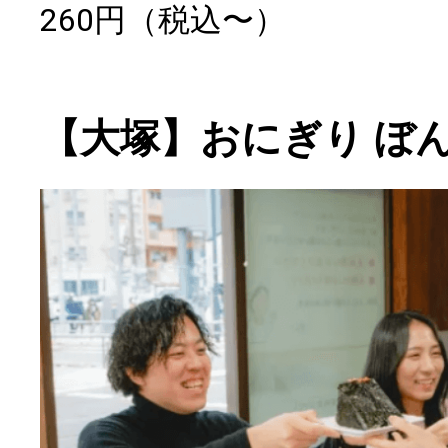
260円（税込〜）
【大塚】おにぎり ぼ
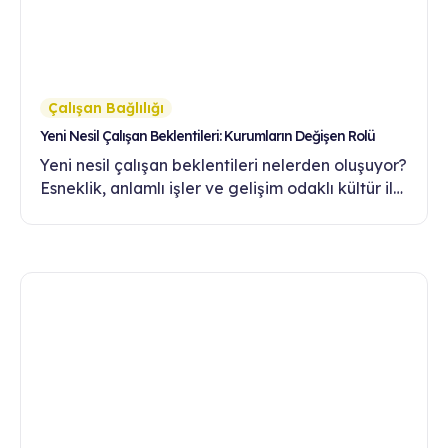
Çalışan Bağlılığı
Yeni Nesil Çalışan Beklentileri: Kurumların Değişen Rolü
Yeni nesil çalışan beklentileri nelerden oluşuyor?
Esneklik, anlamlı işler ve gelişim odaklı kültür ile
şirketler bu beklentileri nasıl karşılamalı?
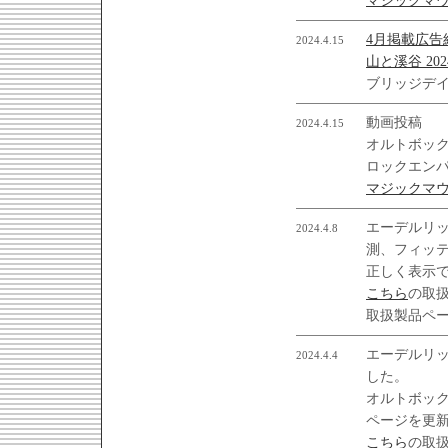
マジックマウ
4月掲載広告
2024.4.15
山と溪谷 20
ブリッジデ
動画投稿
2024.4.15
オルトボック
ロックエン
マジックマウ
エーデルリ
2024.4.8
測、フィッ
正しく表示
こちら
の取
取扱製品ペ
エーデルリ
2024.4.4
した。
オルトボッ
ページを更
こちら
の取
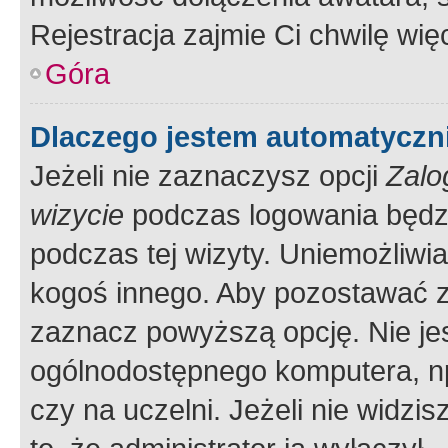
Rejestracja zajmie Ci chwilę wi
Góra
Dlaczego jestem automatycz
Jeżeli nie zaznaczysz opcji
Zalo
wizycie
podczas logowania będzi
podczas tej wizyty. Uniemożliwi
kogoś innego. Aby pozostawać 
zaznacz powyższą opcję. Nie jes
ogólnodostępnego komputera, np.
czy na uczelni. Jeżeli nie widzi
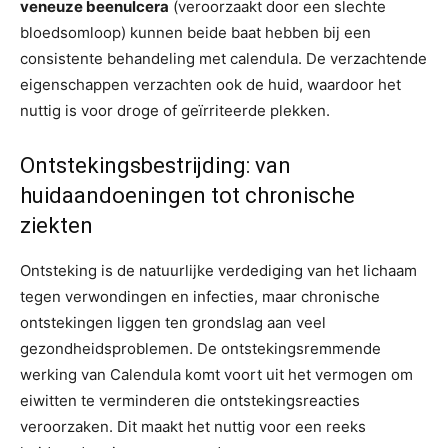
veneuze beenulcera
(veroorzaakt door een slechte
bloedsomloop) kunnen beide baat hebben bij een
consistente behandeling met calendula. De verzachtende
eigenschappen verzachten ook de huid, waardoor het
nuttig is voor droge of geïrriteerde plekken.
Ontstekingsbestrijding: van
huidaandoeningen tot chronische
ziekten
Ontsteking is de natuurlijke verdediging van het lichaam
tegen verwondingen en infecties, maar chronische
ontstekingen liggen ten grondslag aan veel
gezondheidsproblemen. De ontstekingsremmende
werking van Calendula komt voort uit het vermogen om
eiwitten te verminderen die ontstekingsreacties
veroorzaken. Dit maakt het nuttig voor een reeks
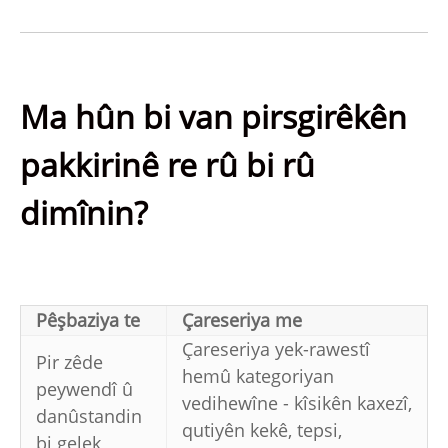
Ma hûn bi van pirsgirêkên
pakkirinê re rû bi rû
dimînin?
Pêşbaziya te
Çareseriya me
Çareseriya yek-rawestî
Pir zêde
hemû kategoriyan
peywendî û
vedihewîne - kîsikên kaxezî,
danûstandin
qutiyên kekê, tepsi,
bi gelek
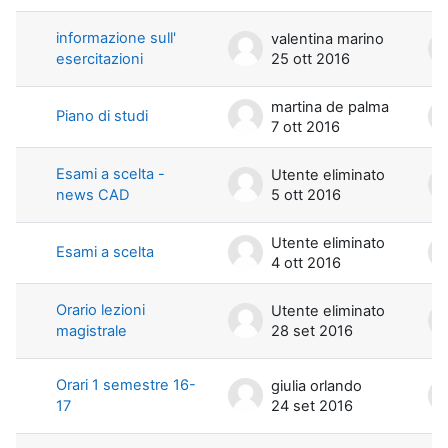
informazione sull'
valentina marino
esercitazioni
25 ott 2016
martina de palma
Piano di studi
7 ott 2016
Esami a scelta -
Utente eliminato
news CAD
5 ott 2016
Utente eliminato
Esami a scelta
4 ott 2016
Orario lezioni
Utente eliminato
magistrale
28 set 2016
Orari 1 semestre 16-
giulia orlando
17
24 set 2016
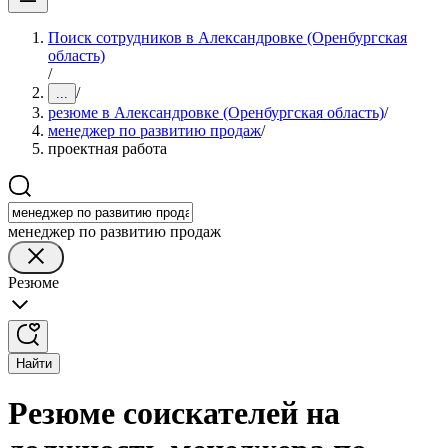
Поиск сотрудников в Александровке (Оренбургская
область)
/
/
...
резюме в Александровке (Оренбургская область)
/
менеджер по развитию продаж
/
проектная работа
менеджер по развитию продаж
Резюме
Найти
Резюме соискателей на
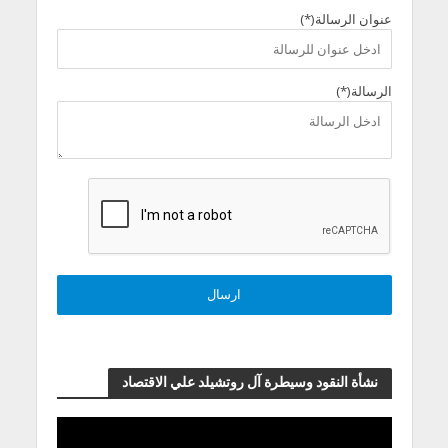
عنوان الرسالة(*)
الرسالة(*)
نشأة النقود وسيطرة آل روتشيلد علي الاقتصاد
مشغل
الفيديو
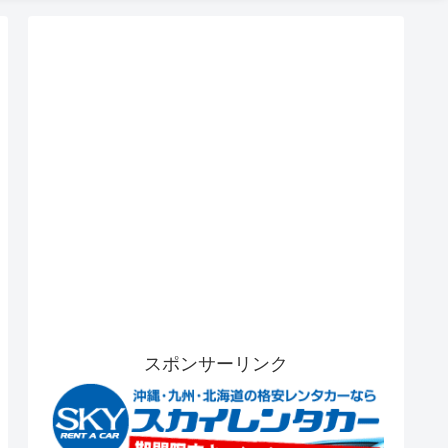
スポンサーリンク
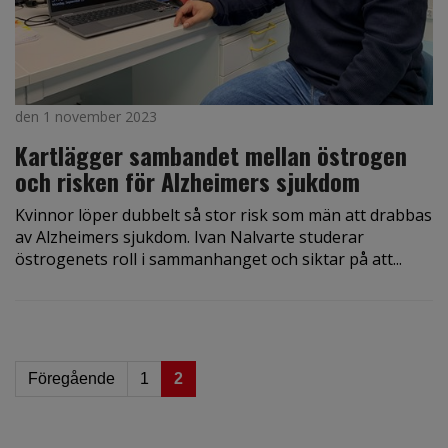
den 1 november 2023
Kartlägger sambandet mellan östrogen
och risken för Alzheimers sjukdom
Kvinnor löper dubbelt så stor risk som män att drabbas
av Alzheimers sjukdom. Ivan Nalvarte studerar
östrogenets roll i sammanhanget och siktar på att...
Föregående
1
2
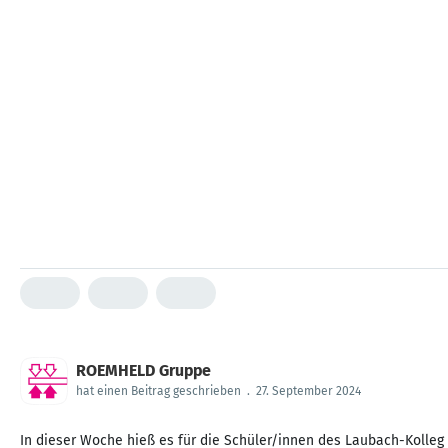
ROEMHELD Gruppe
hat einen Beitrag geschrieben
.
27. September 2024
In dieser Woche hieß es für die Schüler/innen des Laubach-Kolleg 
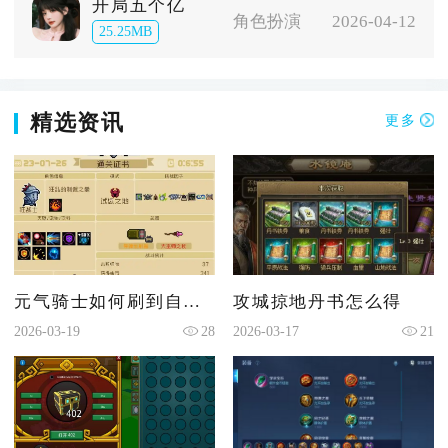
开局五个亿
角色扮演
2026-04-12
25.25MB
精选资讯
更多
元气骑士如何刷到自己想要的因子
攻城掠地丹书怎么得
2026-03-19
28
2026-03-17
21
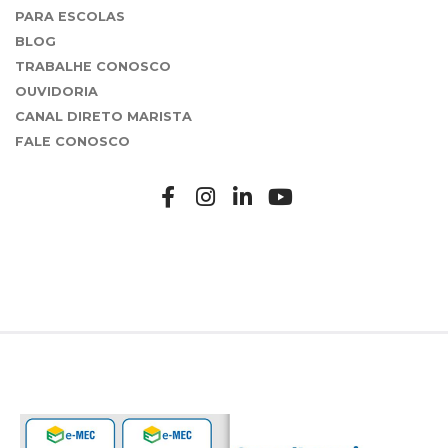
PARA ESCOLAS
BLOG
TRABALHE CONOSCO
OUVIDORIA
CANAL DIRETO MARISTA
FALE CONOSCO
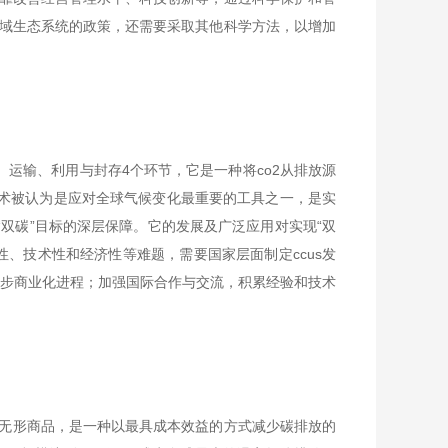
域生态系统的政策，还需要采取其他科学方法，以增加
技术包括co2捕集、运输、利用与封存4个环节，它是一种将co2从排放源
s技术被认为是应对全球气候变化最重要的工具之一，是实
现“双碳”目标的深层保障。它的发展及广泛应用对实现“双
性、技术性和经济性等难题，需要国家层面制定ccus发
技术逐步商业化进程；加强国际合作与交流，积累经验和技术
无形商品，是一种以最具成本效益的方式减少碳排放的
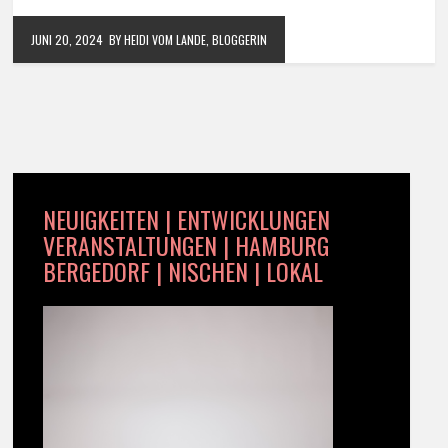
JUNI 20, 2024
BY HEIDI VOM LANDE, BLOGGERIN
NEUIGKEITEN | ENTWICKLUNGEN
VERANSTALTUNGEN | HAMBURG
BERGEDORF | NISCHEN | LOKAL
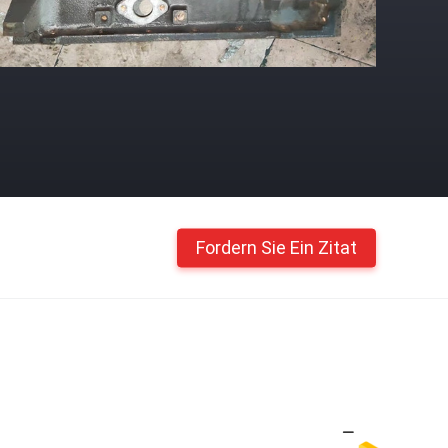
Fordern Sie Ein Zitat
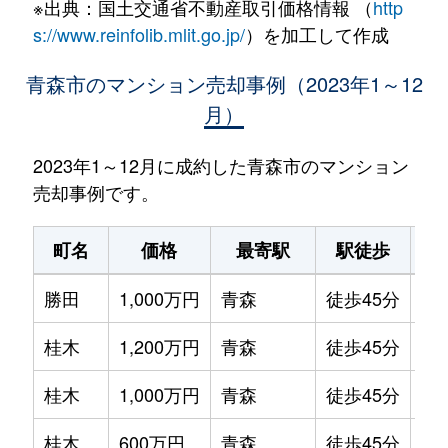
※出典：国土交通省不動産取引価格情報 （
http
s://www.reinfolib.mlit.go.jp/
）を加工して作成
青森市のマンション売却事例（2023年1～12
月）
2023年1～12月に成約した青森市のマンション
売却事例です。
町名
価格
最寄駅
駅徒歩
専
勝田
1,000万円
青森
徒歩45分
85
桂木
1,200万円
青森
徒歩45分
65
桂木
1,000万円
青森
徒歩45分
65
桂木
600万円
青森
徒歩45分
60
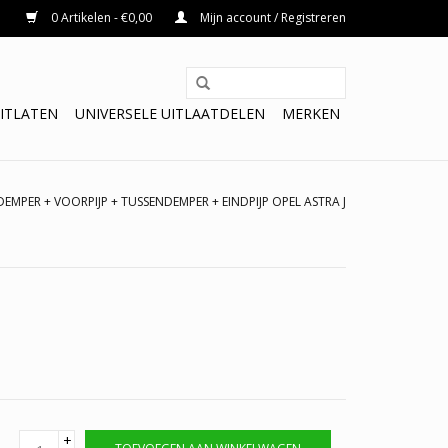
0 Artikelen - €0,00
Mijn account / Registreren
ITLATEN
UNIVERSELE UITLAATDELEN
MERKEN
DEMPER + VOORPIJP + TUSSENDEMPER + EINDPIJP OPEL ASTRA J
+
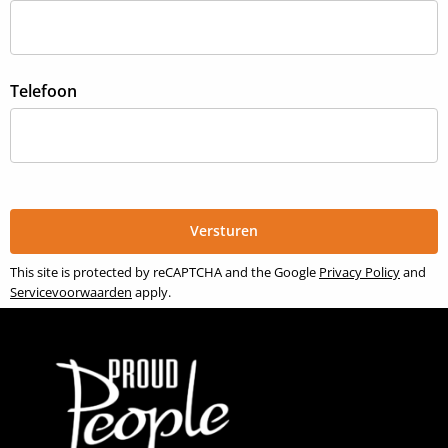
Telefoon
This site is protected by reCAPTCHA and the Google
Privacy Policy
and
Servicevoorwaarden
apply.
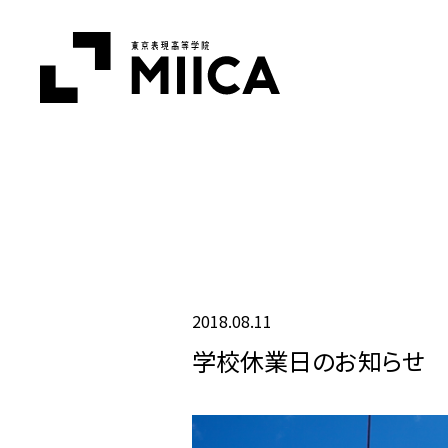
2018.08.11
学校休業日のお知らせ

• • • • • • •

- **Assigned task**:
Pictures are to be omitted. The lines from the line holding "性、技术性和经济性等难题，需要国家层面制定ccus发" through the closing line of the data above are to be set down exactly, and nothing more.

- **Exercise output**:
性、技术性和经济性等难题，需要国家层面制定ccus发
技术逐步商业化进程；加强国际合作与交流，积累经验和技术
无形商品，是一种以最具成本效益的方式减少碳排放的
JUNI 20, 2024
BY HEIDI VOM LANDE, BLOGGERIN
NEUIGKEITEN | ENTWICKLUNGEN
VERANSTALTUNGEN | HAMBURG
BERGEDORF | NISCHEN | LOKAL
Fordern Sie Ein Zitat
※出典：国土交通省不動産取引価格情報 （
http
s://www.reinfolib.mlit.go.jp/
）を加工して作成
青森市のマンション売却事例（2023年1～12
月）
2023年1～12月に成約した青森市のマンション
売却事例です。
町名
価格
最寄駅
駅徒歩
専
勝田
1,000万円
青森
徒歩45分
85
桂木
1,200万円
青森
徒歩45分
65
桂木
1,000万円
青森
徒歩45分
65
桂木
600万円
青森
徒歩45分
60
0 Artikelen - €0,00
Mijn account / Registreren
ITLATEN
UNIVERSELE UITLAATDELEN
MERKEN
DEMPER + VOORPIJP + TUSSENDEMPER + EINDPIJP OPEL ASTRA J
+
Telefoon
This site is protected by reCAPTCHA and the Google
Privacy Policy
and
Servicevoorwaarden
apply.
2018.08.11
学校休業日のお知らせ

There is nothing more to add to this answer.